Pot oligarchs will be planted in the Constitution

  All of these big and little devils in the details of RO tell why voters and advocates alike would be wise to carefully read the ballot language that would place them in the Ohio constitution. Many actually do the exact opposite of what RO purports them to do. Vast untraceable sums of money are buying their way into the Ohio constitution, and devilish details like these could color Ohio for decades to come. Ohio voters should not take on face value what Responsible Ohio says. They need to ask questions and consider the facts before signing and most definitely before voting for Responsible Ohio’s amendment.
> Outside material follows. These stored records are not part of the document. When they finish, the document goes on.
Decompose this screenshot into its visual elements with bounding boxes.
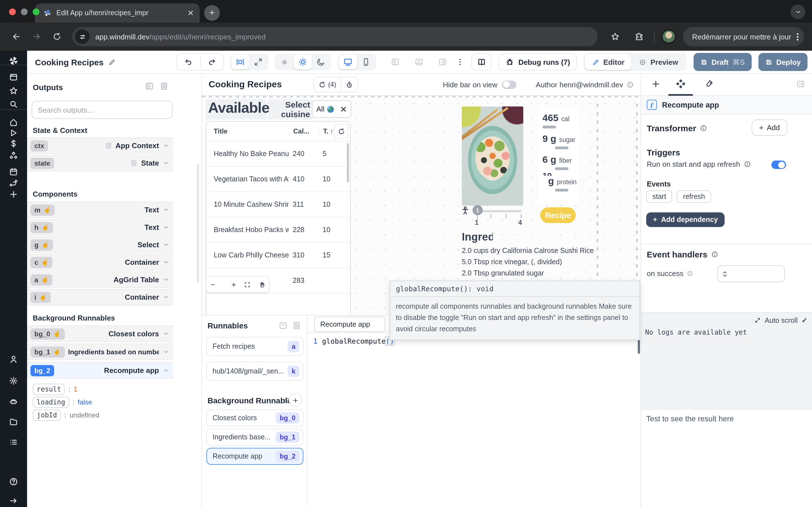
- zoom-in-icon[interactable]: +: [232, 280, 236, 289]
- more-options-kebab-icon[interactable]: [456, 57, 465, 66]
- collapse-panel-icon[interactable]: [145, 82, 154, 93]
- workers-robot-icon[interactable]: [0, 393, 27, 410]
- pan-hand-icon[interactable]: [259, 281, 265, 288]
- centered-layout-icon[interactable]: [231, 55, 249, 69]
- auto-theme-sun-icon[interactable]: [275, 55, 294, 69]
- doc-panel-icon[interactable]: [160, 82, 168, 93]
- chevron-down-icon[interactable]: [162, 348, 170, 355]
- users-person-icon[interactable]: [0, 351, 27, 368]
- dark-theme-moon-icon[interactable]: [312, 55, 329, 69]
- table-row[interactable]: Vegetarian Tacos with Avocado Cream41010: [206, 167, 350, 192]
- output-row-component[interactable]: g☝ Select: [27, 237, 173, 253]
- chrome-menu-icon[interactable]: [797, 33, 799, 40]
- theme-brush-icon[interactable]: [704, 79, 713, 89]
- resources-cubes-icon[interactable]: [0, 148, 27, 165]
- address-bar[interactable]: app.windmill.dev/apps/edit/u/henri/recip…: [72, 27, 598, 46]
- new-tab-button[interactable]: +: [204, 5, 220, 21]
- chevron-down-icon[interactable]: [162, 159, 170, 167]
- profile-avatar[interactable]: [662, 29, 676, 44]
- code-editor[interactable]: Recompute app 1 globalRecompute(): [307, 316, 641, 506]
- draft-button[interactable]: Draft⌘S: [693, 53, 751, 71]
- debug-runs-button[interactable]: Debug runs (7): [499, 54, 576, 70]
- slider-handle[interactable]: 1: [472, 205, 483, 215]
- refresh-history-button[interactable]: [341, 77, 358, 92]
- redo-icon[interactable]: [200, 54, 223, 70]
- undo-icon[interactable]: [177, 54, 200, 70]
- event-chip-start[interactable]: start: [646, 190, 672, 203]
- resize-handle-dots[interactable]: [597, 104, 598, 293]
- windmill-logo-icon[interactable]: [0, 52, 27, 69]
- outputs-scrollbar[interactable]: [197, 164, 199, 282]
- runnable-fetch-recipes[interactable]: Fetch recipes a: [206, 337, 303, 356]
- edit-title-pencil-icon[interactable]: [108, 58, 115, 66]
- refresh-all-button[interactable]: (4): [314, 77, 341, 92]
- toggle-right-panel-icon[interactable]: [434, 55, 451, 69]
- back-icon[interactable]: [8, 28, 25, 45]
- restart-to-update-button[interactable]: Redémarrer pour mettre à jour: [683, 27, 804, 46]
- browser-tab[interactable]: Edit App u/henri/recipes_impr ✕: [35, 3, 200, 22]
- toggle-bottom-panel-icon[interactable]: [410, 55, 428, 69]
- hide-bar-toggle[interactable]: [502, 80, 516, 89]
- output-row-component[interactable]: h☝ Text: [27, 219, 173, 235]
- site-settings-icon[interactable]: [75, 29, 90, 44]
- output-row-component[interactable]: i☝ Container: [27, 289, 173, 305]
- chevron-up-icon[interactable]: [162, 367, 170, 374]
- auto-scroll-check-icon[interactable]: ✓: [802, 316, 808, 325]
- table-row[interactable]: Low Carb Philly Cheesesteak Meal P...310…: [206, 243, 350, 268]
- info-icon[interactable]: [687, 270, 693, 277]
- url-text[interactable]: app.windmill.dev/apps/edit/u/henri/recip…: [95, 33, 266, 41]
- event-chip-refresh[interactable]: refresh: [677, 190, 711, 203]
- zoom-out-icon[interactable]: −: [211, 280, 215, 289]
- collapse-bottom-icon[interactable]: [278, 321, 288, 332]
- settings-components-icon[interactable]: [676, 79, 685, 89]
- info-icon[interactable]: [700, 124, 707, 132]
- output-row-component[interactable]: c☝ Container: [27, 254, 173, 270]
- reload-icon[interactable]: [49, 28, 65, 45]
- help-icon[interactable]: [0, 473, 27, 490]
- extensions-icon[interactable]: [631, 28, 648, 45]
- bg-runnable-closest-colors[interactable]: Closest colors bg_0: [206, 409, 303, 427]
- fit-view-icon[interactable]: [244, 281, 250, 288]
- output-row-ctx[interactable]: ctx App Context: [27, 137, 173, 154]
- bookmark-star-icon[interactable]: [607, 28, 624, 45]
- folders-icon[interactable]: [0, 413, 27, 431]
- chevron-down-icon[interactable]: [162, 259, 170, 266]
- bg-runnable-recompute-selected[interactable]: Recompute app bg_2: [206, 448, 303, 465]
- output-row-bg0[interactable]: bg_0☝ Closest colors: [27, 326, 173, 342]
- zoom-window-icon[interactable]: [33, 8, 40, 15]
- search-icon[interactable]: [0, 96, 27, 113]
- window-controls[interactable]: [9, 8, 40, 15]
- toggle-left-panel-icon[interactable]: [386, 55, 404, 69]
- info-icon[interactable]: [744, 161, 751, 168]
- output-row-state[interactable]: state State: [27, 155, 173, 171]
- insert-component-plus-icon[interactable]: [651, 79, 660, 89]
- servings-slider[interactable]: 1 1 4: [461, 206, 524, 225]
- output-row-bg2-selected[interactable]: bg_2 Recompute app: [27, 362, 173, 379]
- doc-panel-icon[interactable]: [292, 321, 301, 332]
- table-row[interactable]: Breakfast Hobo Packs with Hash Bro...228…: [206, 217, 350, 243]
- info-icon[interactable]: [626, 81, 634, 88]
- minimize-window-icon[interactable]: [21, 8, 28, 15]
- logs-list-icon[interactable]: [0, 434, 27, 451]
- table-row[interactable]: 10 Minute Cashew Shrimp31110: [206, 192, 350, 217]
- forward-icon[interactable]: [28, 28, 45, 45]
- output-row-component[interactable]: a☝ AgGrid Table: [27, 272, 173, 288]
- collapse-rail-arrow-icon[interactable]: [0, 492, 27, 507]
- add-dependency-button[interactable]: + Add dependency: [646, 212, 725, 227]
- tab-preview[interactable]: Preview: [632, 54, 686, 70]
- on-success-select[interactable]: [717, 265, 785, 282]
- run-on-start-toggle[interactable]: [771, 161, 786, 169]
- close-window-icon[interactable]: [9, 8, 16, 15]
- expand-logs-icon[interactable]: [755, 317, 761, 323]
- output-row-bg1[interactable]: bg_1☝ Ingredients based on number of peo…: [27, 344, 173, 360]
- editor-tab[interactable]: Recompute app: [314, 317, 386, 332]
- recipe-button[interactable]: Recipe: [540, 207, 576, 223]
- chevron-down-icon[interactable]: [162, 142, 170, 149]
- output-row-component[interactable]: m☝ Text: [27, 202, 173, 218]
- info-icon[interactable]: [711, 251, 718, 258]
- mobile-view-icon[interactable]: [357, 55, 375, 69]
- table-scrollbar[interactable]: [347, 143, 349, 182]
- tab-editor[interactable]: Editor: [585, 54, 632, 70]
- chevron-down-icon[interactable]: [162, 224, 170, 231]
- add-bg-runnable-button[interactable]: +: [289, 393, 302, 407]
Bob Fitrakis contributed to this article. He is on the board of the Ohio Rights Group that supports an state initiative to legalize medical marijuana and industrial hemp.  
 

What is the difference between a citizens-initiated constitutional amendment and a law?

The Ohio constitution contains a provision that allows Ohio citizens to add provisions to it, so long as the process follows certain steps. These include composing the ballot language and collecting a defined number of signatures from registered Ohio voters. The Ohio Secretary of State manages this process. The measure is placed on the ballot during a fall general election and, if passed by voters, becomes law just like a bill passed by the legislature. One of the main differences between the two is that the legislature is free to change or repeal the laws it makes, but a constitutional amendment can only be changed or repealed by voters in an election. Once added to the constitution, an amendment can become very difficult to reverse.